Mark Cuban appeared yesterday on the Run Your Race podcast, and he told host Theo Pinson about the time his Mavs came this close to trading for the Black Mamba.
“I was on Dancing with the Stars [in 2007], and there was this production assistant named Elvis, who was like the ultimate Kobe Lakers fans,” Cuban said. “And so I’d be in there practicing my whatever, and he’d be like, ‘Kobe, Kobe,'” as he mimed a jump shot.
The inner workings of an NBA front office are usually a closely guarded secret, but Cuban gave Elvis some insider information. “I’m like, ‘Elvis, I think we might trade for Kobe,’ because he’s really pissed off at the Lakers at that point.

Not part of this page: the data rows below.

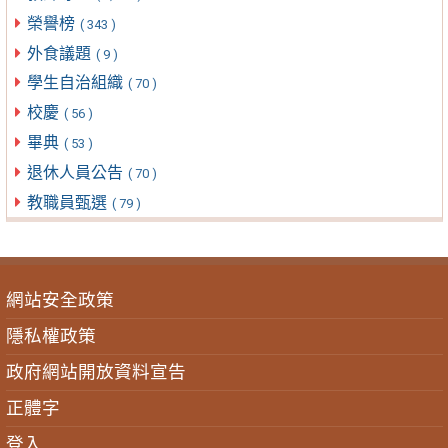
榮譽榜
( 343 )
外食議題
( 9 )
學生自治組織
( 70 )
校慶
( 56 )
畢典
( 53 )
退休人員公告
( 70 )
教職員甄選
( 79 )
網站安全政策
隱私權政策
政府網站開放資料宣告
正體字
登入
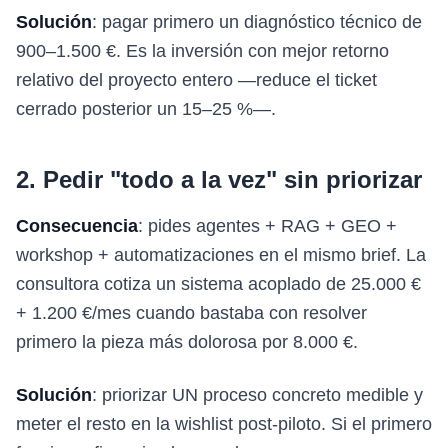
Solución
: pagar primero un diagnóstico técnico de
900–1.500 €. Es la inversión con mejor retorno
relativo del proyecto entero —reduce el ticket
cerrado posterior un 15–25 %—.
2. Pedir "todo a la vez" sin priorizar
Consecuencia
: pides agentes + RAG + GEO +
workshop + automatizaciones en el mismo brief. La
consultora cotiza un sistema acoplado de 25.000 €
+ 1.200 €/mes cuando bastaba con resolver
primero la pieza más dolorosa por 8.000 €.
Solución
: priorizar UN proceso concreto medible y
meter el resto en la wishlist post-piloto. Si el primero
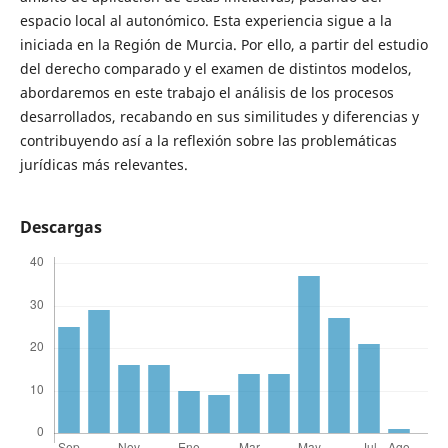
espacio local al autonómico. Esta experiencia sigue a la
iniciada en la Región de Murcia. Por ello, a partir del estudio
del derecho comparado y el examen de distintos modelos,
abordaremos en este trabajo el análisis de los procesos
desarrollados, recabando en sus similitudes y diferencias y
contribuyendo así a la reflexión sobre las problemáticas
jurídicas más relevantes.
Descargas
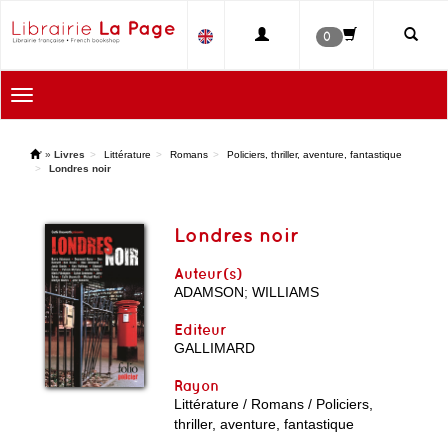
0
Toggle
navigation
'
»
Livres
Littérature
Romans
Policiers, thriller, aventure, fantastique
Londres noir
Londres noir
Auteur(s)
ADAMSON
;
WILLIAMS
Editeur
GALLIMARD
Rayon
Littérature / Romans / Policiers,
thriller, aventure, fantastique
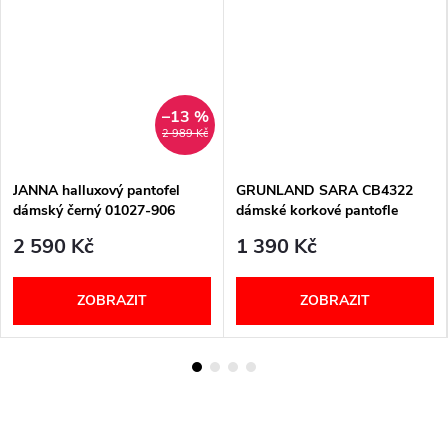
–13 %
2 989 Kč
JANNA halluxový pantofel
GRUNLAND SARA CB4322
dámský černý 01027-906
dámské korkové pantofle
Berkemann
černé
2 590 Kč
1 390 Kč
ZOBRAZIT
ZOBRAZIT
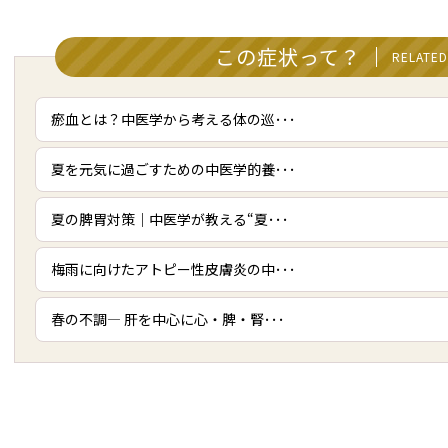
この症状って？
RELATED
瘀血とは？中医学から考える体の巡･･･
夏を元気に過ごすための中医学的養･･･
夏の脾胃対策｜中医学が教える“夏･･･
梅雨に向けたアトピー性皮膚炎の中･･･
春の不調― 肝を中心に心・脾・腎･･･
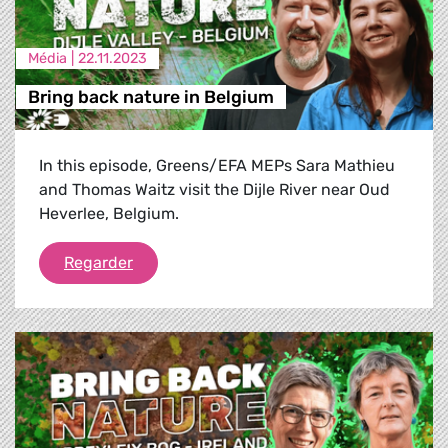
Média |
22.11.2023
Bring back nature in Belgium
In this episode, Greens/EFA MEPs Sara Mathieu
and Thomas Waitz visit the Dijle River near Oud
Heverlee, Belgium.
Bring back nature in Belgium
Regarder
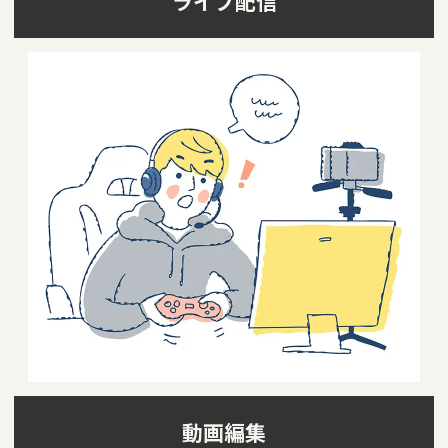
ライブ配信
動画編集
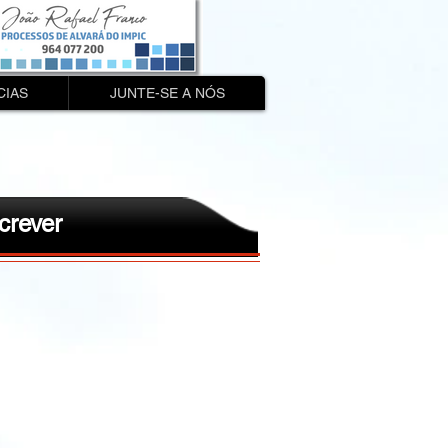
CIAS
JUNTE-SE A NÓS
crever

I’m talking to Rob Pelinka, who was his agent at the time, and I’m talking to [then Lakers owner] Jerry Buss.”
“They were like, ‘OK, if you can convince Jerry, Kobe wants to do this,'” Cuban recalled. “And so we had a trade set up where it would be Josh Howard, Jet [Jason Terry] and I think two No. 1s for Kobe.”
The deal was moving closer and closer to actually happening, until Pinson’s fellow UNC alum Mitch Kupchak, then the GM of the Lakers, stepped in. “He talked Kobe out of it,” Cuban lamented.
Earlier in his career, Kobe had dominated the league with Shaquille O’Neal. Later, he would get back to the mountaintop with Pau Gasol. But imagining him paired up with Dirk Nowitzki is a tantalizing thought.
Even Dirk knew what a coup it would be for the Mavs to land Kobe, and he jokingly volunteered to help in any way he could. “Dirk was telling me, ‘S***, you could trade me, I would trade me for Kobe,’ and I’m like, ‘No, Dirk, that defeats the purpose,'” Cuban laughed. “It was that close.”
Seeing those two Hall of Famers play together would have been incredible, but at the same time, it worked out in the end for both. Kobe ended up a Laker for life with two statues outside the Staples Center (now Crypto.com Arena), while Dirk went down as the greatest player in Mavs history with a statue of his own outside the American Airlines Center.